Full of flavour and easy to make, the family will love this pasta bake recipe.
It’s a great dish to make at the beginning of the week as it keeps well and tastes just as good reheated in the oven or microwave a couple of days later.
This recipe also works a treat if you happen to be looking after grandkids with particularly fussy tastebuds. The delicious bacon and cheesy sauce masks the veggies while still providing them with a hearty and filling meal.
Make life easy by prepping the dish early and then just pop it into the oven 45 minutes before you’re ready to eat.
Store leftovers in an airtight container in the fridge for up to four days.
For an extra health kick, serve with a side of fresh salad. Find a recipe here.
- 400g penne pasta
- 2 tsp olive oil
- 1 brown onion, finely diced
- 2 garlic gloves, crushed
- 125g shortcut bacon, trimmed, diced
- 1 medium zucchini, finely diced
- 1 carrot, finely diced
- 400g button mushrooms, halved
- 250g cherry tomatoes, halved
- 1 1/2 cup shredded cheese blend
- 80g butter, chopped
- 1/4 cup plain flour
- 4 cups milk
- 1 cup shredded cheese blend
- Preheat oven to 180˚C.
- Cook pasta following packet directions. Drain and set aside.
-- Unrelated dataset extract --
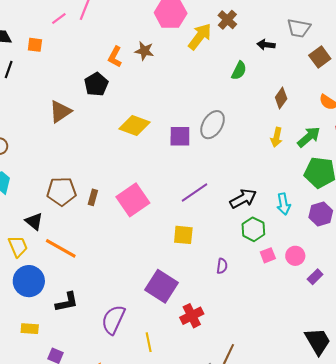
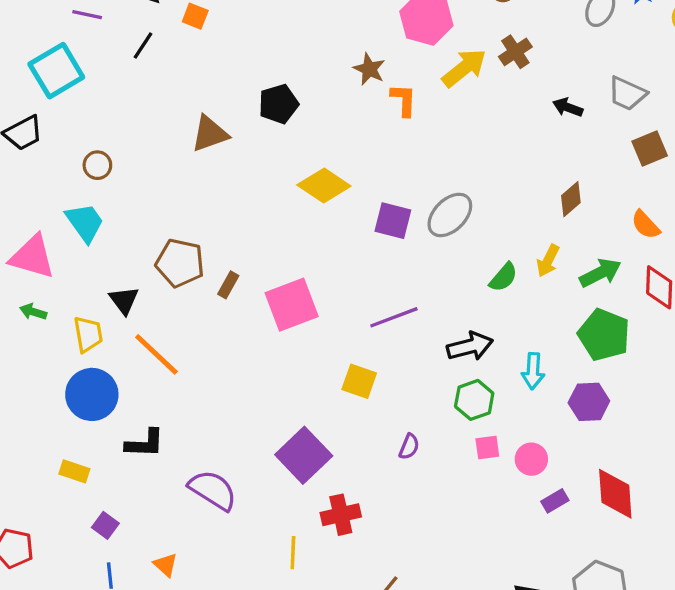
orange L-shape: (115, 57) -> (404, 100), moved, turned 140
green semicircle: (239, 71) -> (503, 277), moved
purple semicircle: (113, 320) -> (213, 490), turned 84
yellow line: (149, 342) -> (293, 553), moved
- Meanwhile, heat oil in large frying pan, over medium heat.
- Add onion, garlic and bacon. Cook, stirring often, for 3-4 minutes until onions soften.
- Add zucchini and carrot. Cook, stirring often, for 3 minutes until vegetables soften.
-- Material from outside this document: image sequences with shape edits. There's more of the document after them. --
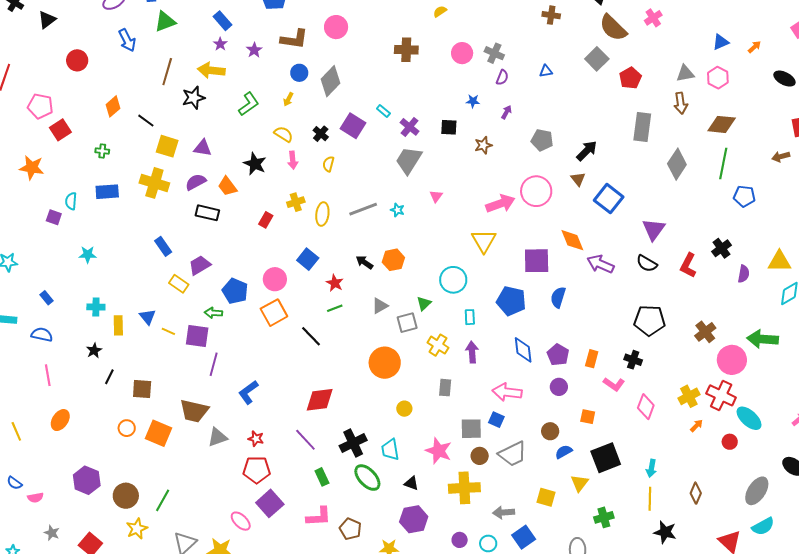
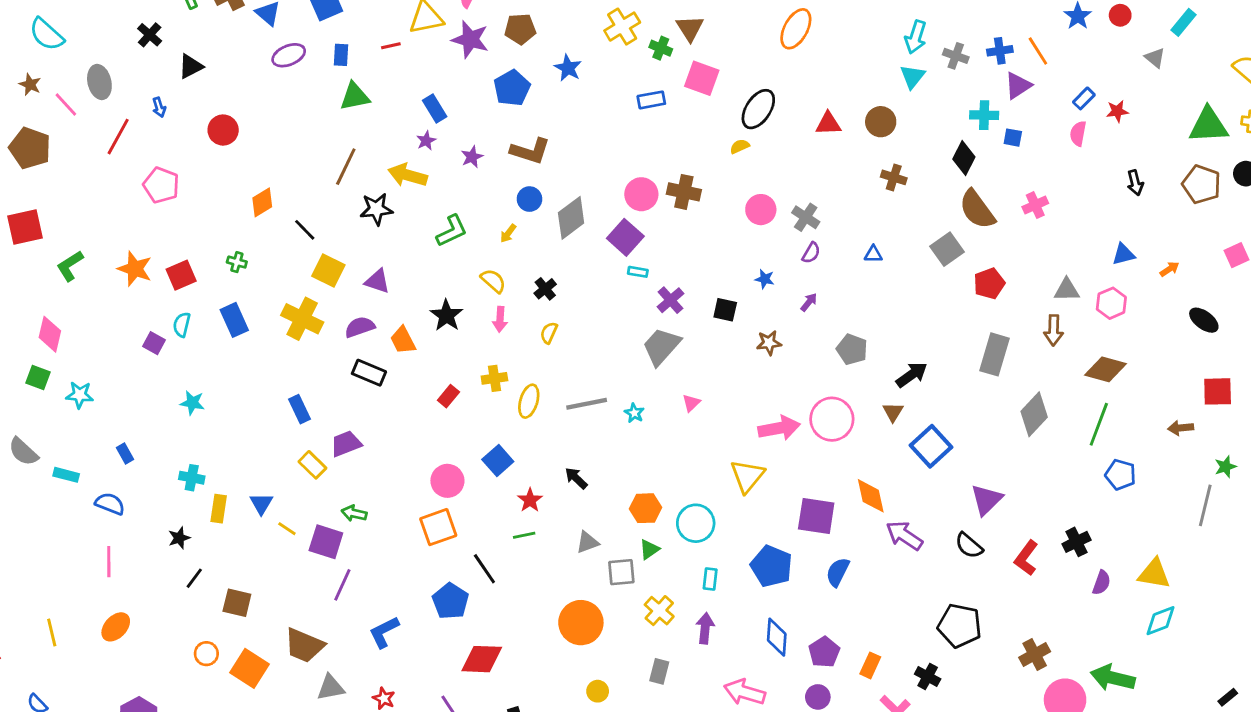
pink circle: (336, 27) -> (641, 194), moved
blue arrow: (127, 40) -> (159, 107), moved, size x0.6
cyan rectangle: (383, 111) -> (638, 272), turned -40
purple square: (353, 126) -> (625, 237), moved
red square: (60, 130) -> (181, 275), moved
blue rectangle: (107, 192) -> (234, 320), turned 60
orange hexagon: (393, 260) -> (645, 508), moved
blue pentagon: (235, 291) -> (450, 601), moved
- Stir in mushrooms and tomatoes. Cook, stirring often for 2 minutes.
- Add mixture to pasta and set aside.
- To make cheese sauce, melt butter in medium saucepan over medium heat.
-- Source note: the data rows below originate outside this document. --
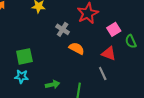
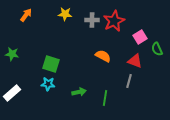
gray cross: (63, 29) -> (92, 20), moved, turned -32
green square: (24, 56) -> (51, 64), turned 30
gray line: (103, 74) -> (129, 81), turned 40

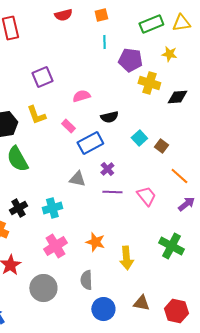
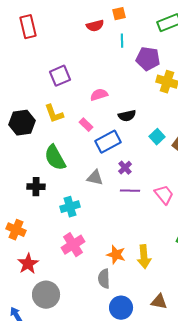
red semicircle: (63, 15) -> (95, 26), moved
green semicircle: (17, 159) -> (55, 158), moved
black cross: (18, 208) -> (36, 187), moved, turned 30
orange star: (95, 242) -> (116, 255), moved
gray circle: (43, 288) -> (46, 295), moved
- Add flour, stir until bubbling.
- Remove from heat and gradually whisk in milk.
- Return to heat, bring to boil, stirring over medium heat until thick and smooth.
- Reduce heat and stir in cheese until smooth.
- Add half of cheese sauce to pasta mixture. Stir to combine.
- Spoon mixture into greased baking dish.
- Pour over remaining cheese sauce. Smooth top and evenly sprinkle with cheese blend.
- Bake for 45 minutes or until golden and bubbly.
Feel free to garnish with parsley and enjoy!